ETF investors needed a currency-hedged Asia-Pacific ETF yesterday.
Currency-hedged ETFs have been a popular topic in 2013, thanks to the incredible success of the WisdomTree Japan Hedged Equity Fund (DXJ | A-45). But when I look at our most recent Currency Impact Report, I can’t help but wonder what could have been.
That’s because, from the Japanese yen to the Indian rupee to the Indonesian rupiah, Asian currencies have been a millstone pulling returns down for U.S. investors by between a quarter and a third in the past three months, as investors adjust to the prospect of tighter credit in the United States.
Over the past year, the Asian continent has been home to some of the worst-performing currencies around the globe.
Sure, the yen has gotten the lion’s share of attention thanks to Shinzo Abe’s bold policy proclamations about reflating Japan’s currency, but every single market with an MSCI benchmark—outside of South Korea—has suffered when converted to U.S. dollars.
In fact, over the past three months, the rupee, ringgit and rupiah have fared much worse than the yen.

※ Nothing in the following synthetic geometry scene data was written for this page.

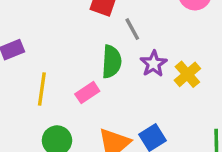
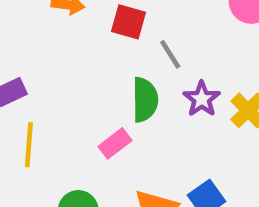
yellow line: (42, 89) -> (29, 145), moved

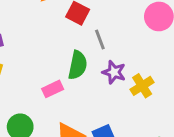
purple star: (202, 99) -> (114, 72), turned -30

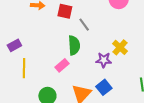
purple star: (114, 72) -> (104, 60), moved

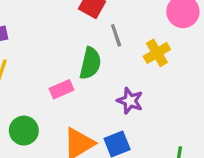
yellow cross: (120, 47) -> (157, 53), moved

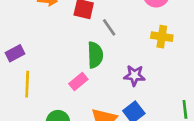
yellow cross: (157, 53) -> (162, 37), moved, turned -35

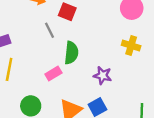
gray line: (109, 27) -> (49, 30), moved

In aggregate, the weakness of Asian currencies cost investors nearly half of the 29 percent return local investors realized in the Asia-Pacific region.
Unfortunately, the product that would have allowed investors to avoid the effects of this wholesale currency weakness—the db X-trackers MSCI Asia Pacific ex Japan Hedged Equity Fund—is still stuck in the registration process.
The proposed fund is designed to take a number of currency crosses with the dollar off the table for U.S. investors in developed and emerging market countries, including Australia, China, Hong Kong, India, Indonesia, Malaysia, New Zealand, Singapore, South Korea, the Philippines, Taiwan and Thailand.
Its launch is probably imminent based on the fact that the product went into registration at the end of June. But that will come as little consolation to those investors who have held the iShares MSCI All Country Asia ex Japan fund (AAXJ | B-84) over the past year, whose returns have been badly dented by sundry currency crosses.
Still, the usefulness of currency-hedged strategies is no different than a year ago. After all, we live in a world of unprecedented central bank involvement in the global economy, and the impact that currency has on returns is striking.
For a number of reasons, the Asian continent has been a hotbed of currency volatility, and that trend shows no signs of abating. Investors seeking exposure to foreign equity markets are increasingly waking up to the reality that the performance of stocks in these portfolios is just one part of the equation.
Excluding Japan, currency has accounted for an equal or larger portion of total returns than the performance of the stocks themselves in five of the 12 markets we track.